Baby Boomers today are often characterized retroactively and even at present by demographers as possessing values in personal growth and personal gratification, respectful of authority, competitive and materialistic regarding characteristics and having a preference for job security and career progression.

Most of the members of this generation are in or about to enter retirement age. However, even in later life, many Baby Boomers are still leading active work lives due to economic problems affecting retirement savings.

Some just simply don’t want to play golf; in fact, expect Boomers and eventually members of every following generation to prolong their careers especially in entertainment and entrepreneurship. Basically, the more rewarding, enjoyable and least stressful jobs will make retirement seem boring, lifeless and undermining the value of living out the rest of your life happy and healthy.

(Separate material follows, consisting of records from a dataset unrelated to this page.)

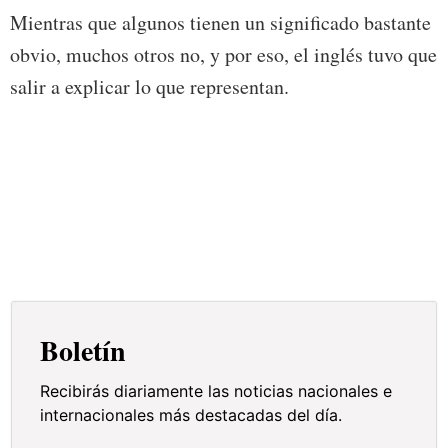
Mientras que algunos tienen un significado bastante
obvio, muchos otros no, y por eso, el inglés tuvo que
salir a explicar lo que representan.
Boletín
Recibirás diariamente las noticias nacionales e
internacionales más destacadas del día.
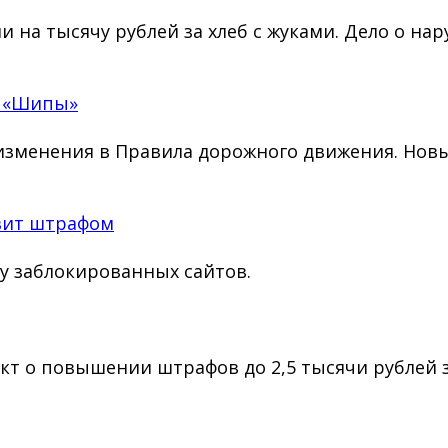
на тысячу рублей за хлеб с жуками. Дело о на
а «Шипы»
у изменения в Правила дорожного движения. Но
зит штрафом
у заблокированных сайтов.
кт о повышении штрафов до 2,5 тысячи рублей 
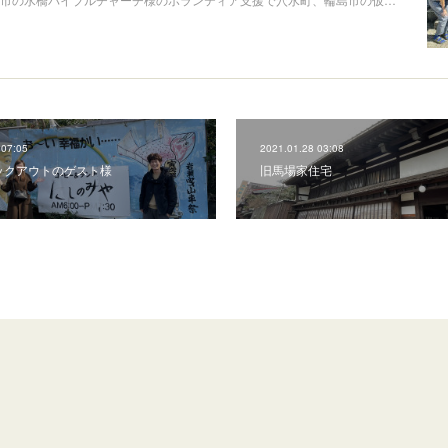
 07:05
2021.01.28 03:08
ックアウトのゲスト様
旧馬場家住宅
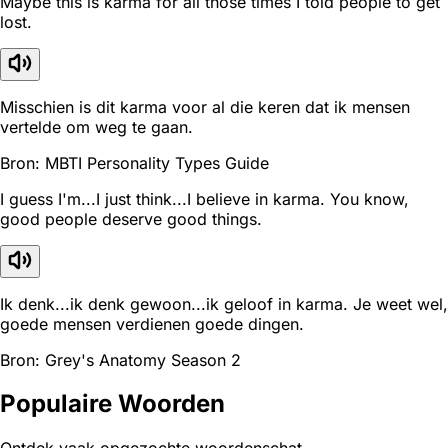
Maybe this is karma for all those times I told people to get
lost.
Misschien is dit karma voor al die keren dat ik mensen
vertelde om weg te gaan.
Bron: MBTI Personality Types Guide
I guess I'm...I just think...I believe in karma. You know,
good people deserve good things.
Ik denk...ik denk gewoon...ik geloof in karma. Je weet wel,
goede mensen verdienen goede dingen.
Bron: Grey's Anatomy Season 2
Populaire Woorden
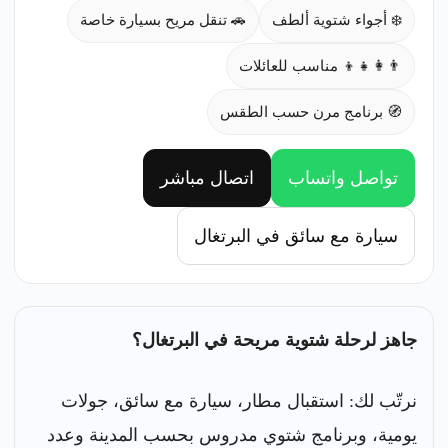
❄️ أجواء شتوية ألطف
🚗 تنقل مريح بسيارة خاصة
👨‍👩‍👧‍👦 مناسب للعائلات
🧭 برنامج مرن حسب الطقس
تواصل واتساب
اتصال مباشر
سيارة مع سائق في البرتغال
جاهز لرحلة شتوية مريحة في البرتغال؟
نرتّب لك: استقبال مطار، سيارة مع سائق، جولات
يومية، وبرنامج شتوي مدروس بحسب المدينة وعدد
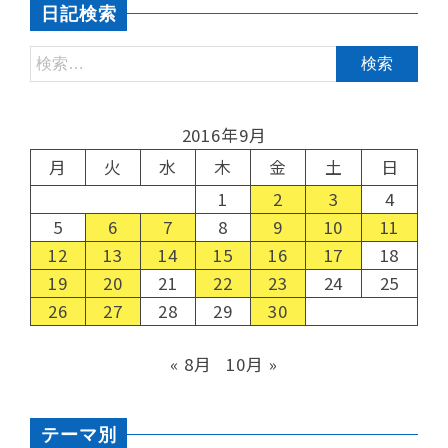
日記検索
2016年9月
月
火
水
木
金
土
日
1
2
3
4
5
6
7
8
9
10
11
12
13
14
15
16
17
18
19
20
21
22
23
24
25
26
27
28
29
30
« 8月
10月 »
テーマ別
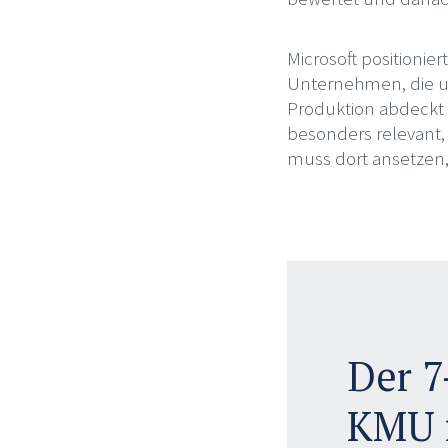
Microsoft positionie
Unternehmen, die un
Produktion abdeckt u
besonders relevant, w
muss dort ansetzen
Der 7
KMU 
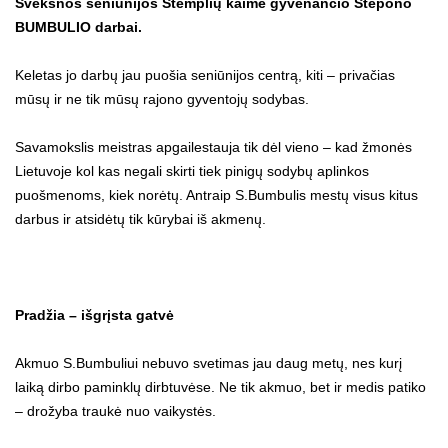
Švėkšnos seniūnijos Stemplių kaime gyvenančio Stepono
BUMBULIO darbai.
Keletas jo darbų jau puošia seniūnijos centrą, kiti – privačias
mūsų ir ne tik mūsų rajono gyventojų sodybas.
Savamokslis meistras apgailestauja tik dėl vieno – kad žmonės
Lietuvoje kol kas negali skirti tiek pinigų sodybų aplinkos
puošmenoms, kiek norėtų. Antraip S.Bumbulis mestų visus kitus
darbus ir atsidėtų tik kūrybai iš akmenų.
Pradžia – išgrįsta gatvė
Akmuo S.Bumbuliui nebuvo svetimas jau daug metų, nes kurį
laiką dirbo paminklų dirbtuvėse. Ne tik akmuo, bet ir medis patiko
– drožyba traukė nuo vaikystės.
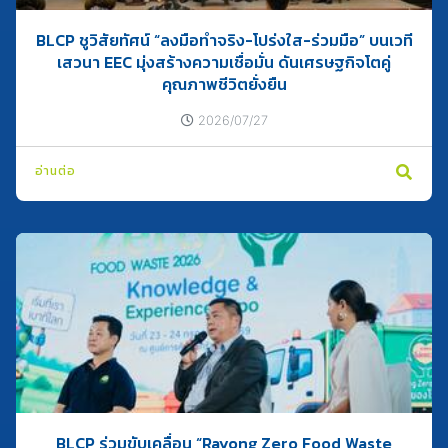
BLCP ชูวิสัยทัศน์ “ลงมือทำจริง-โปร่งใส-ร่วมมือ” บนเวที
เสวนา EEC มุ่งสร้างความเชื่อมั่น ดันเศรษฐกิจโตคู่
คุณภาพชีวิตยั่งยืน
2026/07/27
อ่านต่อ
BLCP ร่วมขับเคลื่อน “Rayong Zero Food Waste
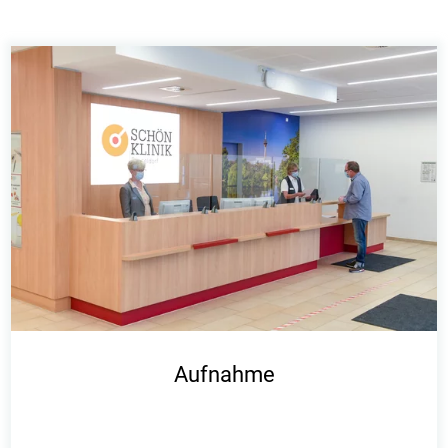
Aufnahme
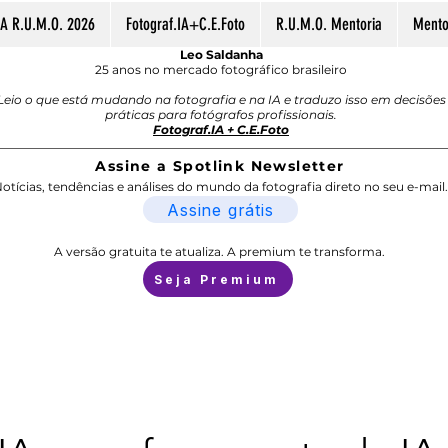
A R.U.M.O. 2026
Fotograf.IA+C.E.Foto
R.U.M.O. Mentoria
Mentor
Leo Saldanha
25 anos no mercado fotográfico brasileiro
Leio o que está mudando na fotografia e na IA e traduzo isso em decisões
práticas para fotógrafos profissionais.
Fotograf.IA + C.E.Foto
Assine a Spotlink Newsletter
otícias, tendências e análises do mundo da fotografia direto no seu e-mail.
Assine grátis
A versão gratuita te atualiza. A premium te transforma.
Seja Premium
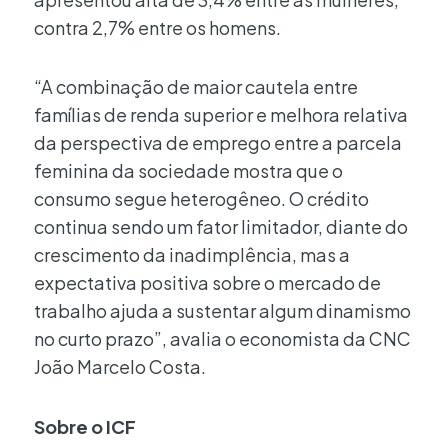
contra 2,7% entre os homens.
“A combinação de maior cautela entre
famílias de renda superior e melhora relativa
da perspectiva de emprego entre a parcela
feminina da sociedade mostra que o
consumo segue heterogêneo. O crédito
continua sendo um fator limitador, diante do
crescimento da inadimplência, mas a
expectativa positiva sobre o mercado de
trabalho ajuda a sustentar algum dinamismo
no curto prazo”, avalia o economista da CNC
João Marcelo Costa.
Sobre o ICF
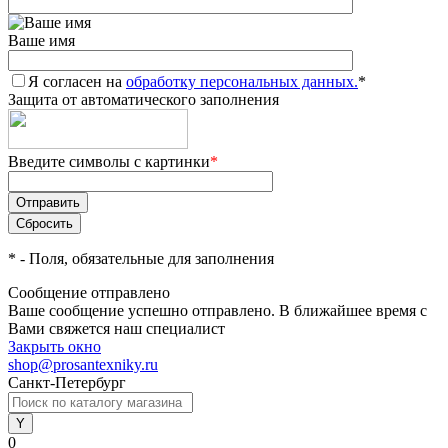
Ваше имя
Я согласен на
обработку персональных данных.
*
Защита от автоматического заполнения
Введите символы с картинки
*
*
- Поля, обязательные для заполнения
Сообщение отправлено
Ваше сообщение успешно отправлено. В ближайшее время с
Вами свяжется наш специалист
Закрыть окно
shop@prosantexniky.ru
Санкт-Петербург
0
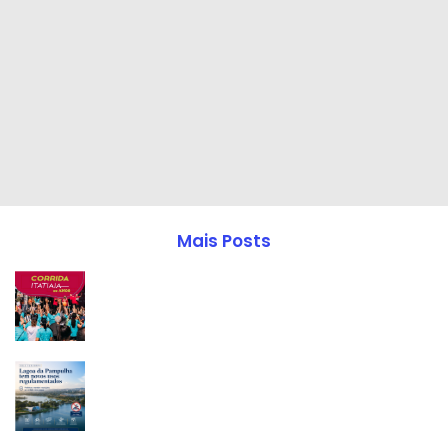
Mais Posts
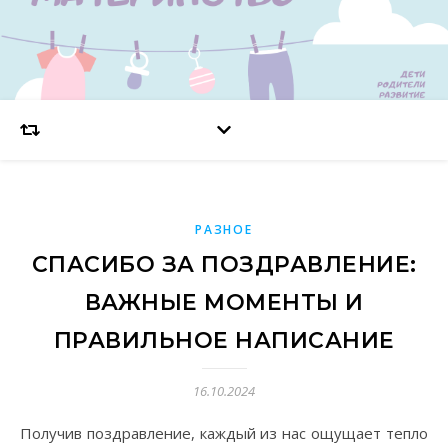
РАЗНОЕ
СПАСИБО ЗА ПОЗДРАВЛЕНИЕ:
ВАЖНЫЕ МОМЕНТЫ И
ПРАВИЛЬНОЕ НАПИСАНИЕ
16.10.2024
Получив поздравление, каждый из нас ощущает тепло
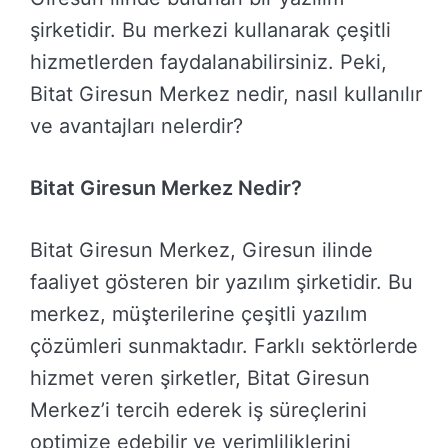
şirketidir. Bu merkezi kullanarak çeşitli
hizmetlerden faydalanabilirsiniz. Peki,
Bitat Giresun Merkez nedir, nasıl kullanılır
ve avantajları nelerdir?
Bitat Giresun Merkez Nedir?
Bitat Giresun Merkez, Giresun ilinde
faaliyet gösteren bir yazılım şirketidir. Bu
merkez, müşterilerine çeşitli yazılım
çözümleri sunmaktadır. Farklı sektörlerde
hizmet veren şirketler, Bitat Giresun
Merkez’i tercih ederek iş süreçlerini
optimize edebilir ve verimliliklerini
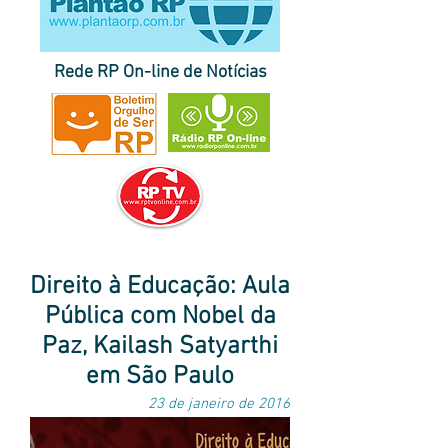
Rede RP On-line de Notícias
página inicial do Plantão RP
|
destaques
|
últimas
|
correspondentes
notícias
no Brasil e no exterior
|
envie sua pauta
Direito à Educação: Aula
Pública com Nobel da
Paz, Kailash Satyarthi
em São Paulo
23 de janeiro de 2016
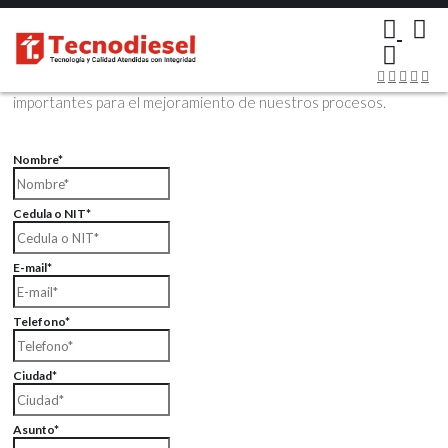
×
Contáctenos Vía Email
Envíenos sus datos con sus comentarios, sus opiniones son muy
importantes para el mejoramiento de nuestros procesos.
Nombre*
Cedula o NIT*
E-mail*
Telefono*
Ciudad*
Asunto*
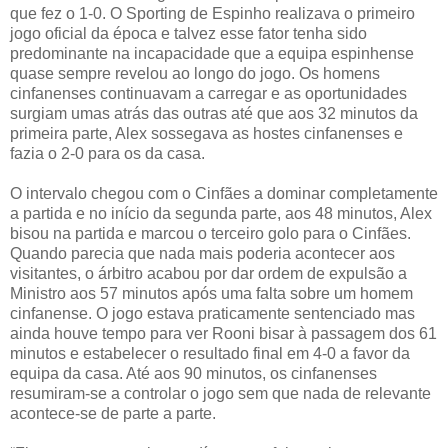
que fez o 1-0. O Sporting de Espinho realizava o primeiro
jogo oficial da época e talvez esse fator tenha sido
predominante na incapacidade que a equipa espinhense
quase sempre revelou ao longo do jogo. Os homens
cinfanenses continuavam a carregar e as oportunidades
surgiam umas atrás das outras até que aos 32 minutos da
primeira parte, Alex sossegava as hostes cinfanenses e
fazia o 2-0 para os da casa.
O intervalo chegou com o Cinfães a dominar completamente
a partida e no início da segunda parte, aos 48 minutos, Alex
bisou na partida e marcou o terceiro golo para o Cinfães.
Quando parecia que nada mais poderia acontecer aos
visitantes, o árbitro acabou por dar ordem de expulsão a
Ministro aos 57 minutos após uma falta sobre um homem
cinfanense. O jogo estava praticamente sentenciado mas
ainda houve tempo para ver Rooni bisar à passagem dos 61
minutos e estabelecer o resultado final em 4-0 a favor da
equipa da casa. Até aos 90 minutos, os cinfanenses
resumiram-se a controlar o jogo sem que nada de relevante
acontece-se de parte a parte.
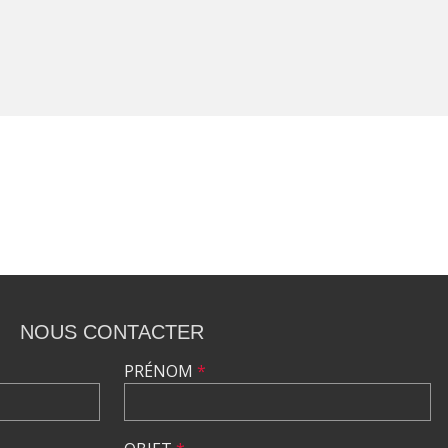
NOUS CONTACTER
PRÉNOM
*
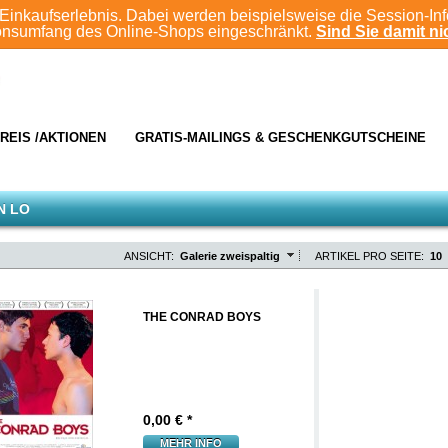
Einkaufserlebnis. Dabei werden beispielsweise die Session-In
ionsumfang des Online-Shops eingeschränkt.
Sind Sie damit nic
REIS /AKTIONEN
GRATIS-MAILINGS & GESCHENKGUTSCHEINE
N LO
ANSICHT:
Galerie zweispaltig
ARTIKEL PRO SEITE:
10
THE CONRAD BOYS
0,00
€ *
MEHR INFO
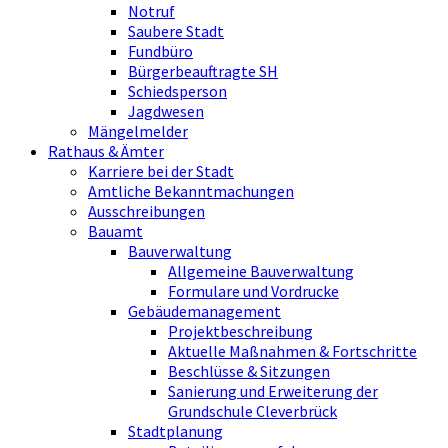
Notruf
Saubere Stadt
Fundbüro
Bürgerbeauftragte SH
Schiedsperson
Jagdwesen
Mängelmelder
Rathaus & Ämter
Karriere bei der Stadt
Amtliche Bekanntmachungen
Ausschreibungen
Bauamt
Bauverwaltung
Allgemeine Bauverwaltung
Formulare und Vordrucke
Gebäudemanagement
Projektbeschreibung
Aktuelle Maßnahmen & Fortschritte
Beschlüsse & Sitzungen
Sanierung und Erweiterung der
Grundschule Cleverbrück
Stadtplanung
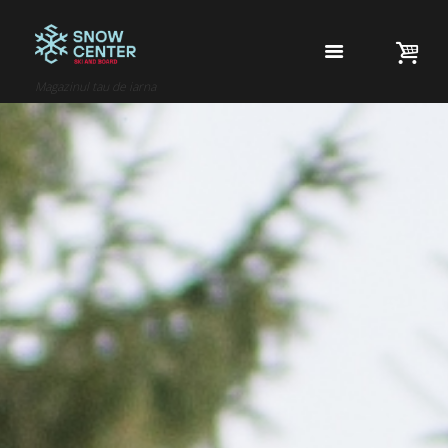
Magazinul tau de iarna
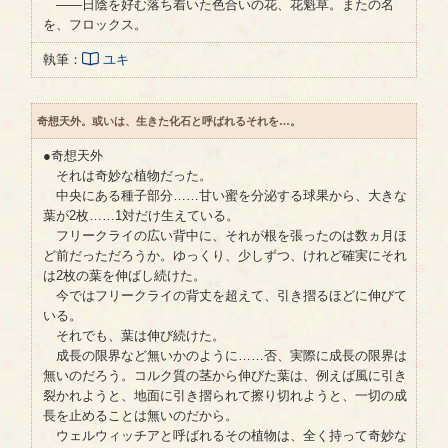
――日陰を好む落ち着いた色合いの花、花魁草。またの名
を、フロックス。
執筆：
ユキ
奇想天外。或いは、生きた化石と呼ばれるそれを…。
●奇想天外
それは奇妙な植物だった。
中央にある種子部分……甘い蜜を分泌する球果から、大きな
葉が2枚……1対だけ生えている。
フリークライの広い背中に、それが根を張ったのは数ヵ月ほ
ど前だっただろうか。ゆっくり、少しずつ、けれど確実にそれ
は2枚の葉を伸ばし続けた。
今ではフリークライの背丈を超えて、引き摺るほどに伸びて
いる。
それでも、葉は伸び続けた。
成長の限界など無いかのように……否、実際に成長の限界は
無いのだろう。コルク質の茎から伸びた葉は、例えば風に引き
裂かれようと、地面に引き摺られて擦り切れようと、一切の成
長を止めることは無いのだから。
ウェルウィッチアと呼ばれるその植物は、全く持って奇妙な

So there were have it: Baby Boomers. Born and bred out of the immediate start of post-war era, bridging the gap between Frank Sinatra and Michael Jackson; between The Jack Benny Program and All in the Family; between Scrabble and Connect Four. Or whatever hallmark comparison you can come up with preceding or succeeding the Boomer era.

A generation whose members were defined aptly by the boom of birth rates and shaped by the rise of consumerism and widespread cultural change brought over by advancements in media and technology, all before how cell phones, the Internet and ubiquitous devices became part of everyday life.